E se desviara do objetivo. O Matador não estava entre os motivos pelo qual viera ao sonho de lobo. Pelo menos agora os lobos estavam seguros. Os lobos… e talvez alguns outros.
Ele saiu do sonho…
… e acordou encarando o teto, a camisa toda suada e grudada no corpo. O luar iluminava um pouco pelas janelas. Em algum ponto da aldeia havia rabecas tocando uma alegre melodia dos latoeiros. Eles não lutavam, mas tinham encontrado uma forma de ajudar, animando o povo.
Perrin sentou-se devagar, calçando as botas no breu parcamente iluminado. Como fazer o que era preciso? Seria difícil. Teria que ser astuto. No entanto, não sabia se algum dia na vida tinha sido astuto. Levantou-se e pisou firme para ajeitar as botas.
Gritos súbitos do lado de fora e o som indistinto de cascos o fizeram correr até a janela mais próxima e erguer o caixilho. Os Companheiros estavam em polvorosa lá embaixo.
— O que está havendo?
Trinta rostos se viraram para ele, e Ban al’Seen gritou:
— Foi o Lorde Luc, Lorde Perrin. Quase atropelou Wil e Tell. Acho que nem viu os dois.
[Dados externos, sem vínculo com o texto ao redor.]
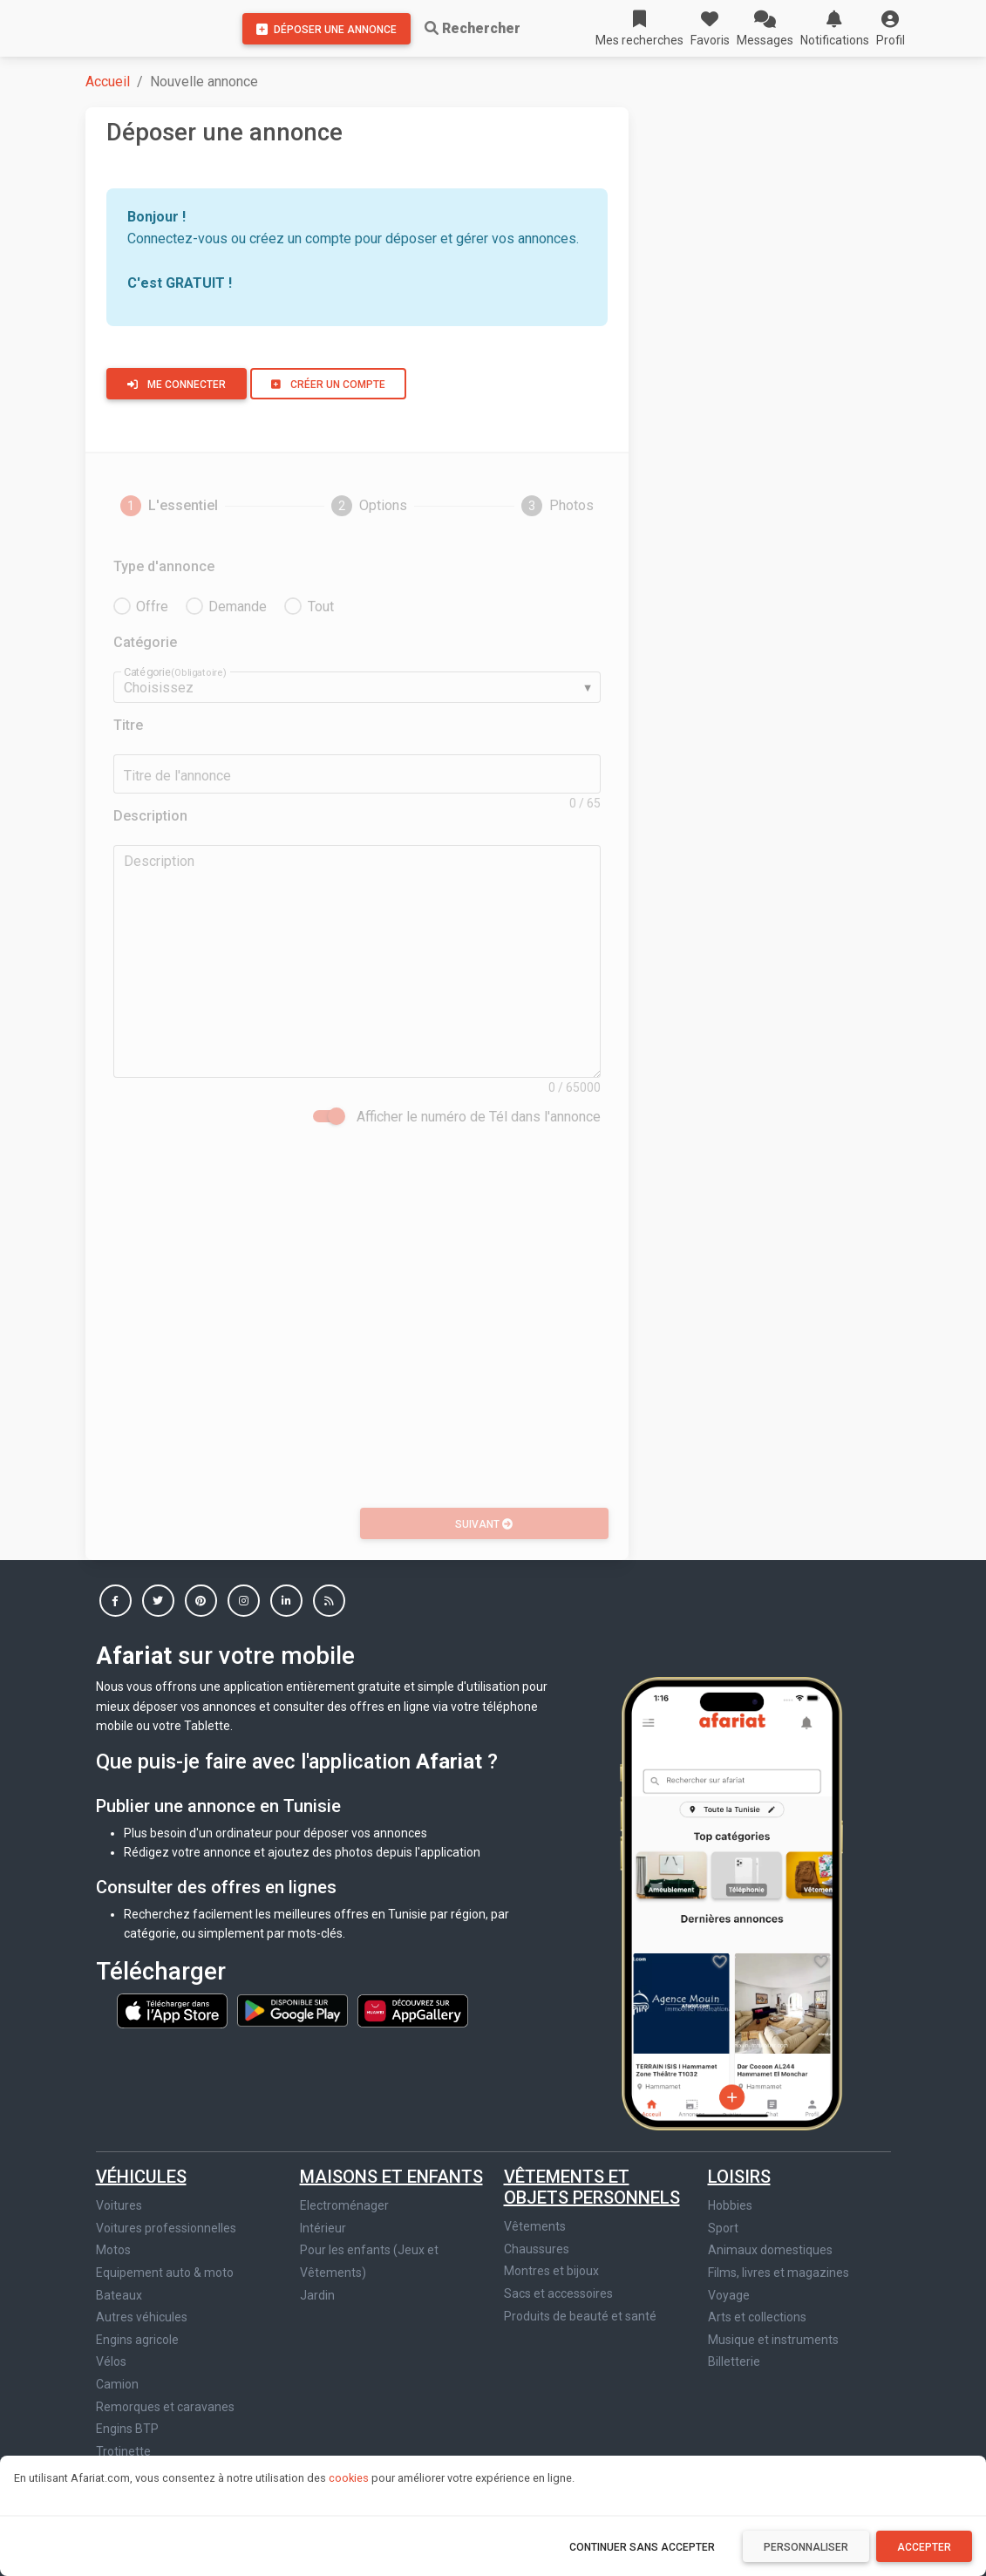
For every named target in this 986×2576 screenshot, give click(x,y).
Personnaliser (806, 2547)
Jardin (317, 1952)
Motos (113, 1906)
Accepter (924, 2547)
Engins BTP (127, 2085)
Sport (723, 1884)
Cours (520, 2266)
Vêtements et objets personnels (592, 1843)
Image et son (131, 2201)
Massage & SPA (547, 2378)
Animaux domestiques (770, 1906)
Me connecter (176, 384)
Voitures (119, 1862)
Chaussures (536, 1905)
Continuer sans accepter (642, 2547)
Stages (523, 2356)
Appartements (340, 2178)
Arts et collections (757, 1973)
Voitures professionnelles (166, 1884)
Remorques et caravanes (165, 2063)
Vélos (111, 2018)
Estava todo corcunda em cima da sela, parecia ferido. Esporeava aquele cavalo com toda a força.
Perrin coçou a barba. Luc sem dúvida não estava ferido mais cedo. Luc… o Matador? Era impossível. O Matador, com seus cabelos escuros, parecia primo ou irmão de Lan. Se Luc, com aquele cabelo louro-avermelhado, parecia alguém, talvez fosse Rand. Ao menos um pouco. Os dois não podiam ser mais diferentes um do outro. E, ainda assim… aquele cheiro frio. Eles não tinham o mesmo cheiro, mas ambos exalavam um aroma gélido, quase inumano. Seus ouvidos captaram o som de carroções sendo puxados para abrir caminho na Estrada Velha, além de gritos de pressa. Mesmo que Ban e os Companheiros corressem, já não conseguiriam alcançar o homem. Cascos galoparam com força para o sul.
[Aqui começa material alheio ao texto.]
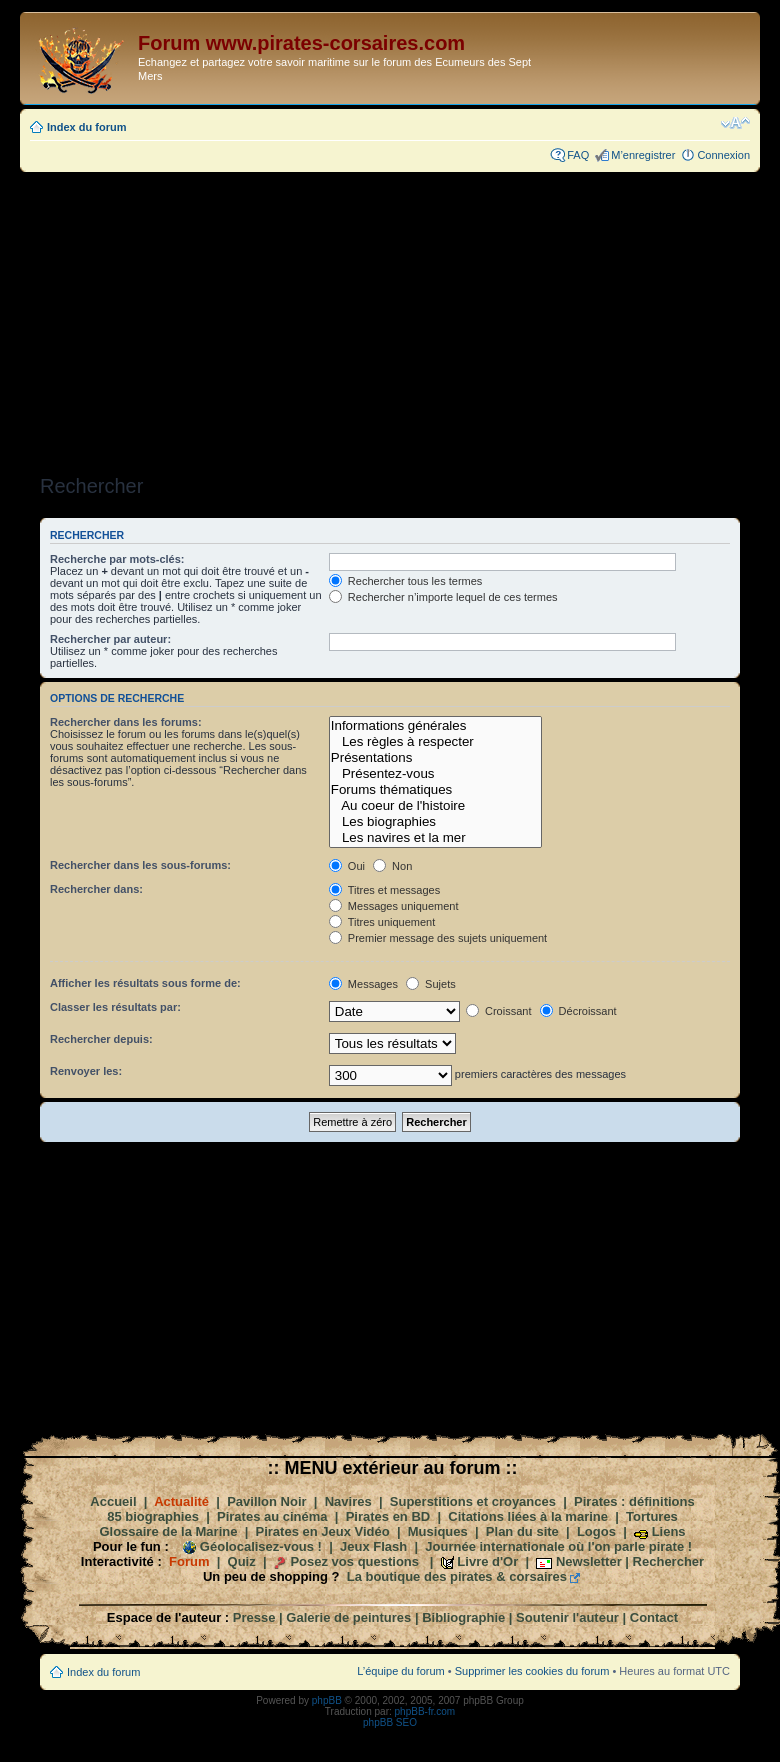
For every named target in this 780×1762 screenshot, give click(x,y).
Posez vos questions (354, 1561)
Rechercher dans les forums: (126, 722)
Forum (189, 1561)
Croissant (499, 1011)
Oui (347, 866)
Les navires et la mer (435, 838)
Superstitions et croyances (473, 1501)
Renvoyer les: (86, 1071)
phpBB (327, 1700)
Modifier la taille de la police (735, 123)
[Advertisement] (390, 317)
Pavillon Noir (266, 1501)
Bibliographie (463, 1617)
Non (392, 866)
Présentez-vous (435, 774)
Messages (363, 984)
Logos (596, 1531)
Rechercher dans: (96, 889)
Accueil (113, 1501)
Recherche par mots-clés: (117, 559)
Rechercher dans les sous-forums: (140, 865)
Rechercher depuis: (101, 1039)
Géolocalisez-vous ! (261, 1546)
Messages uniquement (394, 906)
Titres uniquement (382, 922)
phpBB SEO (390, 1722)
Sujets (431, 984)
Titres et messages (384, 890)
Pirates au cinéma (272, 1516)
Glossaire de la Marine (168, 1531)
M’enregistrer (643, 155)
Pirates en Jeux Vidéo (323, 1531)
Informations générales (435, 726)
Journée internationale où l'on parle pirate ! (558, 1546)
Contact (654, 1617)
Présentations (435, 758)
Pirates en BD (388, 1516)
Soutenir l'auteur (567, 1617)
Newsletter (589, 1561)
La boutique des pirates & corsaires (457, 1576)
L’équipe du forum (400, 1671)
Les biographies (435, 822)
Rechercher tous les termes (406, 581)
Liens (669, 1531)
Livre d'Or (487, 1561)
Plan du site (522, 1531)
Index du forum (86, 127)
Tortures (652, 1516)
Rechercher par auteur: (110, 639)
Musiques (438, 1531)
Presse (254, 1617)
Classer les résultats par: (115, 1007)
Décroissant (578, 1011)
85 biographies (153, 1516)
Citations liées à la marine (528, 1516)
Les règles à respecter (435, 742)
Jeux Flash (373, 1546)
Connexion (723, 155)
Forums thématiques (435, 790)
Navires (348, 1501)
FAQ (578, 155)
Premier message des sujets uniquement (438, 938)
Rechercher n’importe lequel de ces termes (443, 597)
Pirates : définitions (634, 1501)
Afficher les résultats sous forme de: (145, 983)
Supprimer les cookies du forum (532, 1671)
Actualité (181, 1501)
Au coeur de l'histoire (435, 806)
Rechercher (669, 1561)
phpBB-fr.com (425, 1711)
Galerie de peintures (348, 1617)
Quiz (242, 1561)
— Ban — gritou — se Luc aparecer outra vez, o mantenham sob vigilância. — Ele fez uma pausa meio longa e acrescentou: — E não me chame assim!
Em seguida, baixou o caixilho de volta, com um estrondo.
Luc e o Matador; o Matador e Luc. Como poderiam ser a mesma pessoa? Era realmente impossível. Por outro lado, menos de dois anos antes ele sequer acreditava em Trollocs ou Desvanecidos. Havia tempo suficiente para se preocupar, caso pusesse outra vez as mãos no sujeito. Agora havia Colina da Vigília, Trilha de Deven e… Alguns poderiam ser salvos. Nem todos em Dois Rios precisavam morrer.
A caminho do salão, ele fez uma pausa no topo da escada. Aram estava parado no último degrau, observando-o, aguardando para seguir suas ordens. Gaul jazia estirado em um catre próximo à lareira, com uma atadura grossa na coxa esquerda, aparentemente dormindo. Faile e as duas Donzelas estavam sentadas no chão perto dele, de pernas cruzadas, conversando baixinho. Havia um catre bem maior do outro lado do salão, mas Loial estava sentado em um banco, as pernas esticadas para caber debaixo de uma das mesas, quase todo envergado para poder rascunhar com uma pena à luz de uma vela. Sem dúvida estava registrando o que acontecera na viagem para fechar o Portal dos Caminhos. E, se Perrin conhecia Loial, o relato do Ogier atribuiria todos os feitos a Gaul, não importava se era verdade ou não. Loial parecia acreditar que nada do que fazia era de fato corajoso ou digno de nota. Exceto por eles, o salão estava vazio. Ainda dava para ouvir as rabecas. Pensou reconhecer a melodia. Já não era uma canção latoeira. “Meu amor é uma rosa selvagem”.